From ae96e84dd853379c7ee9fbafc1273178e7983574 Mon Sep 17 00:00:00 2001
From: Zeb Burke-Conte <zmbc@uw.edu>
Date: Thu, 25 Apr 2024 13:25:48 -0700
Subject: [PATCH 5/6] Add more docs

---
 docs/source/simulated_populations/index.rst |  8 ++++++
 src/pseudopeople/interface.py               | 28 +++++++++++++++++++++
 2 files changed, 36 insertions(+)

diff --git a/docs/source/simulated_populations/index.rst b/docs/source/simulated_populations/index.rst
index 4ebfba67..446f5df1 100644
--- a/docs/source/simulated_populations/index.rst
+++ b/docs/source/simulated_populations/index.rst
@@ -137,3 +137,11 @@ or United States), unzip the contents to the desired location on your computer.
 Once you've unzipped the simulated population data, you can pass the directory
 path to the :code:`source` parameter of the :ref:`dataset generation functions
 <dataset_generation_functions>` to generate large-scale datasets!
+
+If you're using one of the larger populations, you'll also want to take a look at the
+:code:`engine` parameter.
+By default, pseudopeople generates datasets using Pandas, which does not fully parallelize
+across cores and requires the entire dataset to fit into RAM.
+However, by passing "dask" to the :code:`engine` parameter, you can run the dataset
+generation on a Dask cluster, which can spill data to disk and even distribute
+the computation across multiple computers!
diff --git a/src/pseudopeople/interface.py b/src/pseudopeople/interface.py
index 2c7ca35f..3724364a 100644
--- a/src/pseudopeople/interface.py
+++ b/src/pseudopeople/interface.py
@@ -339,6 +339,10 @@ def generate_decennial_census(
 
         Engine to use for loading data. Determines the return type.
         Default is "pandas" which returns a pandas DataFrame.
+        "dask" returns a Dask DataFrame and requires Dask to be
+        installed (e.g. `pip install pseudopeople[dask]`).
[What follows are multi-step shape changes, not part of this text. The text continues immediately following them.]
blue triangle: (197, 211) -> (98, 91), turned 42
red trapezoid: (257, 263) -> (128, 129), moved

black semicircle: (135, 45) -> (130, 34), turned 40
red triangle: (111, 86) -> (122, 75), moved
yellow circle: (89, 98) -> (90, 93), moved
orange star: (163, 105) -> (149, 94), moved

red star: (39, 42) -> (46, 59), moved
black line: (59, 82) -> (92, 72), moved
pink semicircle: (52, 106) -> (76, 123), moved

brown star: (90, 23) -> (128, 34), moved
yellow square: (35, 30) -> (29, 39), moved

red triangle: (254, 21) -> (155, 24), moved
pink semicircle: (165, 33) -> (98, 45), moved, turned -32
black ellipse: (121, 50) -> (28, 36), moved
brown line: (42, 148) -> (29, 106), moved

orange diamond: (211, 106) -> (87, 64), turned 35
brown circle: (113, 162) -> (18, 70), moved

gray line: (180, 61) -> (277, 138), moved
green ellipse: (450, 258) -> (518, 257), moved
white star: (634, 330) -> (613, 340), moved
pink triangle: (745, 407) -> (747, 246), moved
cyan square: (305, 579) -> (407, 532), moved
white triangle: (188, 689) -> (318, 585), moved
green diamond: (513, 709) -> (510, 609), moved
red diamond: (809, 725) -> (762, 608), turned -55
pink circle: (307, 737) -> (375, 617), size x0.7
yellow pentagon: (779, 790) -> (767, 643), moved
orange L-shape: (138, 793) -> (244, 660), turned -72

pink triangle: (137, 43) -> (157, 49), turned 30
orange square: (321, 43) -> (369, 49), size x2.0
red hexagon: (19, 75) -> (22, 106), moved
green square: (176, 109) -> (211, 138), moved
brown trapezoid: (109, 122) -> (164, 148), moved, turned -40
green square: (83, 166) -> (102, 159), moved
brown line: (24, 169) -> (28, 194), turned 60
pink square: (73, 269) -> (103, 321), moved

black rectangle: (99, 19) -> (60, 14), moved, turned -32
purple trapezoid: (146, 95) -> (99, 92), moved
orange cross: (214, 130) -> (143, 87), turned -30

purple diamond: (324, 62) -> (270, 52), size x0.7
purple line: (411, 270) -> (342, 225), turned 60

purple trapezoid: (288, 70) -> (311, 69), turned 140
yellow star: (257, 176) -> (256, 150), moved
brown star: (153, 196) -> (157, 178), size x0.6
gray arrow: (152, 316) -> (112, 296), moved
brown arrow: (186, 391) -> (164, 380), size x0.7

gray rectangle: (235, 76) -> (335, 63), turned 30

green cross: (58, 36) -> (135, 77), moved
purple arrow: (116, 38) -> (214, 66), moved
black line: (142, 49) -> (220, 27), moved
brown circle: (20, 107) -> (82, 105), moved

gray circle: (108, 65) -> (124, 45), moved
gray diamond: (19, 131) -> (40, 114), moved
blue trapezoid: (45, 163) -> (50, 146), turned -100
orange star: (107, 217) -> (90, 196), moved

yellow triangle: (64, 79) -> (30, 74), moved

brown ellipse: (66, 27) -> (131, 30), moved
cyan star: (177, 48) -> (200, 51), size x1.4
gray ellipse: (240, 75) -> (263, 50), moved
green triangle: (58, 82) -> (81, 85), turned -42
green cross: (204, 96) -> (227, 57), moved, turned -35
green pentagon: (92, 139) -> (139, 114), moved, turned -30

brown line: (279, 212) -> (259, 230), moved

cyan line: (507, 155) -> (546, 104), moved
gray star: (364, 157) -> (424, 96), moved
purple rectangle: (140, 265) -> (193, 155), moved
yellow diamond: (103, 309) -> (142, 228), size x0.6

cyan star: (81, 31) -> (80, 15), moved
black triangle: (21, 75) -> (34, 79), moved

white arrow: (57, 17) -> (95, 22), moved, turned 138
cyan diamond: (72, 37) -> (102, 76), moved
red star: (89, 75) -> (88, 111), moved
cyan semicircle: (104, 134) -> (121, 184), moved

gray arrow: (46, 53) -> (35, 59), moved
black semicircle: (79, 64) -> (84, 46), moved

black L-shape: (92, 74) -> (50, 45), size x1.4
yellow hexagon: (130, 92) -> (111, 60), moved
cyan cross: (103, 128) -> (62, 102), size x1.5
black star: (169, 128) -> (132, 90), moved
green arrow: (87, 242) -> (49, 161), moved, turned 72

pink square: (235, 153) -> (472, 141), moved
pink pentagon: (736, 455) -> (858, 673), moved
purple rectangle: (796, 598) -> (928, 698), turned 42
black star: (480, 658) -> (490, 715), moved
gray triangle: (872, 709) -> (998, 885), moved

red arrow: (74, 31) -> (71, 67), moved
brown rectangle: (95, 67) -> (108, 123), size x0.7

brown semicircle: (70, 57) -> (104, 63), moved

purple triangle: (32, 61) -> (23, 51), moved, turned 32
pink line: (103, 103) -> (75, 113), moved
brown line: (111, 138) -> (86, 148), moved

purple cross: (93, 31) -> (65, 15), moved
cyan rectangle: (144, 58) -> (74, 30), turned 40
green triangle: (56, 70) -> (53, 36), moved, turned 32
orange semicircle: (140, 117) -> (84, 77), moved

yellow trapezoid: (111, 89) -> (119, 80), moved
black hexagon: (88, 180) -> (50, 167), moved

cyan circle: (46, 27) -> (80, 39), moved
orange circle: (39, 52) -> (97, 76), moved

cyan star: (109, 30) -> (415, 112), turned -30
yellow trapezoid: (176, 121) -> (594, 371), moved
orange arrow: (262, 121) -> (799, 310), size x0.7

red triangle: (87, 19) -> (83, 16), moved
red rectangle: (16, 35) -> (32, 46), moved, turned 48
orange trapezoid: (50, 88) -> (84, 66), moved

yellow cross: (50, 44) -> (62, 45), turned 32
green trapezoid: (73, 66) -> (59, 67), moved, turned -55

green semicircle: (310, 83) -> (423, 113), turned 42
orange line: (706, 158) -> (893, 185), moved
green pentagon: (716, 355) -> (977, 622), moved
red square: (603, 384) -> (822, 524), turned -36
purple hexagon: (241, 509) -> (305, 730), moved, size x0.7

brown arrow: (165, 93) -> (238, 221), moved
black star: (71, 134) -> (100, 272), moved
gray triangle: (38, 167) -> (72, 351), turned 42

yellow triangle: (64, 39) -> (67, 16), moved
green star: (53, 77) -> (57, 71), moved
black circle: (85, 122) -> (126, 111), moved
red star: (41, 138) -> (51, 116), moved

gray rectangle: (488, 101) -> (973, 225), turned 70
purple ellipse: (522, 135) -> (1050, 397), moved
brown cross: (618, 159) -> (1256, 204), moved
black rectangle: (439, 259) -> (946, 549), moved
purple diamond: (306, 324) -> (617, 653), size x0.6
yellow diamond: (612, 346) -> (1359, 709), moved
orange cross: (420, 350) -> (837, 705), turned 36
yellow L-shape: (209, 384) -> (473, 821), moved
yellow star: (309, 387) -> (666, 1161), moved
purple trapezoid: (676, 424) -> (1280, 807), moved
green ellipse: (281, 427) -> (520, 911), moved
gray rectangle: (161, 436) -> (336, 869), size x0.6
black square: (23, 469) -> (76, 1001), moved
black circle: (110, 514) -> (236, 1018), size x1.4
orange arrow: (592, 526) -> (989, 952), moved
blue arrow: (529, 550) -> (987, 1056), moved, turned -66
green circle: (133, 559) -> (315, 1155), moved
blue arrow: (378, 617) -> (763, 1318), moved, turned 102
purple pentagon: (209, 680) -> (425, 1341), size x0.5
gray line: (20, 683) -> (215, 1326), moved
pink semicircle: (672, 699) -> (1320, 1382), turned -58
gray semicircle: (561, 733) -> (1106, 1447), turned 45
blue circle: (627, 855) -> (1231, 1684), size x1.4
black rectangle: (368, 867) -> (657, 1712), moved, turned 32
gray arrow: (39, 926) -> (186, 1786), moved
+        It runs the dataset generation on a Dask cluster, which can
+        parallelize and run out-of-core.
 
     :return:
 
@@ -433,6 +437,10 @@ def generate_american_community_survey(
 
         Engine to use for loading data. Determines the return type.
         Default is "pandas" which returns a pandas DataFrame.
+        "dask" returns a Dask DataFrame and requires Dask to be
+        installed (e.g. `pip install pseudopeople[dask]`).
+        It runs the dataset generation on a Dask cluster, which can
+        parallelize and run out-of-core.
 
     :return:
 
@@ -545,6 +553,10 @@ def generate_current_population_survey(
 
         Engine to use for loading data. Determines the return type.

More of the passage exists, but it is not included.